The fitted model against the data looks like this:
predictions =
data_frame(
timeToPredictedArrivalMin = seq(-10, 35, length.out = 100),
timeSinceLastUpdateMin = mean(df$timeSinceLastUpdateMin),
predictedArrivalDelayMin = mean(df$predictedArrivalDelayMin),
timeToScheduledArrivalMin = timeToPredictedArrivalMin + predictedArrivalDelayMin
) %>%
cbind(predictAll(m, newdata = ., data = df)) %>%
mutate(
upper95 = qBCTo(.975, mu, sigma, nu, tau) - 15,
lower95 = qBCTo(.025, mu, sigma, nu, tau) - 15,
upper80 = qBCTo(.9, mu, sigma, nu, tau) - 15,
lower80 = qBCTo(.1, mu, sigma, nu, tau) - 15,
upper50 = qBCTo(.75, mu, sigma, nu, tau) - 15,
lower50 = qBCTo(.25, mu, sigma, nu, tau) - 15,
upper10 = qBCTo(.55, mu, sigma, nu, tau) - 15,
lower10 = qBCTo(.45, mu, sigma, nu, tau) - 15
)
predictions %>%
ggplot(aes(x = timeToPredictedArrivalMin)) +
geom_ribbon(aes(ymin = lower95, ymax = upper95), fill="gray50") +
geom_ribbon(aes(ymin = lower50, ymax = upper80), fill="gray40") +
geom_ribbon(aes(ymin = lower50, ymax = upper50), fill="gray30") +
geom_ribbon(aes(ymin = lower10, ymax = upper10), fill="gray20") +
geom_point(aes(y = timeToArrivalMin), data = df) +
geom_vline(xintercept = 0) +
geom_hline(yintercept = 0)
Not completely terrible.
Given the model and the observations of the current point prediction from OneBusAway for a single bus, we can generate a predictive distribution based on that point:
one_bus = data_frame(
#observations presumed to come from OneBusAway:
timeToPredictedArrivalMin = 20,
timeSinceLastUpdateMin = 1,
predictedArrivalDelayMin = 5,
timeToScheduledArrivalMin = timeToPredictedArrivalMin + predictedArrivalDelayMin
) %>%
cbind(predictAll(m, newdata = ., data = df))

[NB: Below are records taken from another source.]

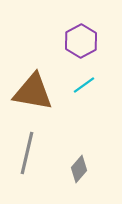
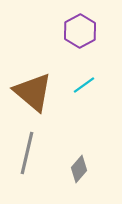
purple hexagon: moved 1 px left, 10 px up
brown triangle: rotated 30 degrees clockwise
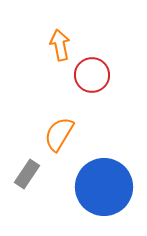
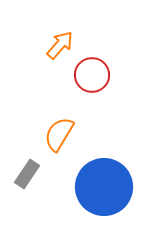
orange arrow: rotated 52 degrees clockwise
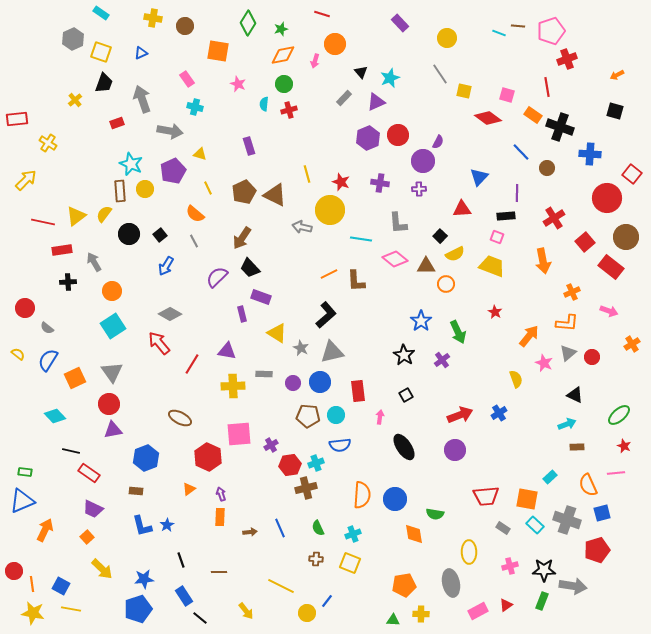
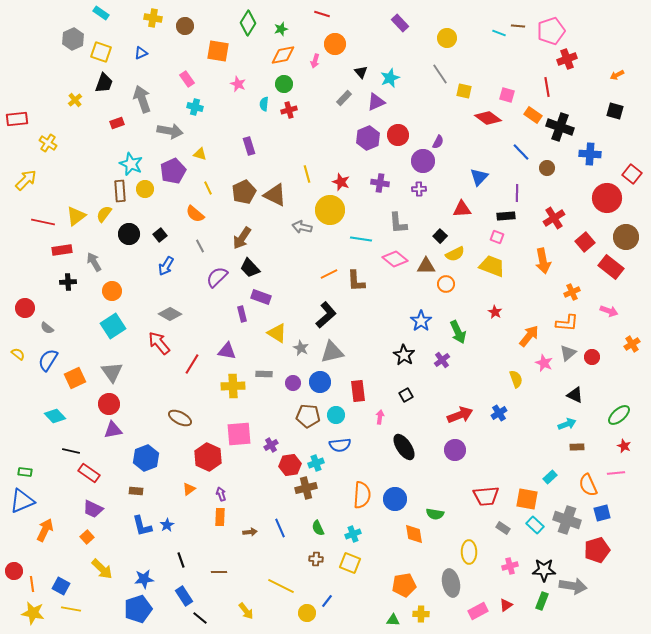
gray line at (194, 241): moved 6 px right, 5 px down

The prediction yields parameters of a Box-Cox t distribution, mu
, sigma
, nu
, and tau
:
t(one_bus)
## [,1]
## timeToPredictedArrivalMin 20.000000
## timeSinceLastUpdateMin 1.000000
## predictedArrivalDelayMin 5.000000
## timeToScheduledArrivalMin 25.000000
## mu 37.508948
## sigma 0.124955
## nu -8.419721
## tau 2.068745
These parameters define a probability distribution that we can plot, for example as a density plot:
one_bus %$% curve(dBCTo(x + 15, mu, sigma, nu, tau), n = 1001, xlim = c(-10, 40), ylab="d")
Or as a quantile dotplot:
one_bus %$%
data_frame(x = qBCTo(ppoints(20), mu, sigma, nu, tau) - 15) %>%
ggplot(aes(x = x)) +
geom_dotplot(binwidth = 1.5) +
xlim(-10, 40)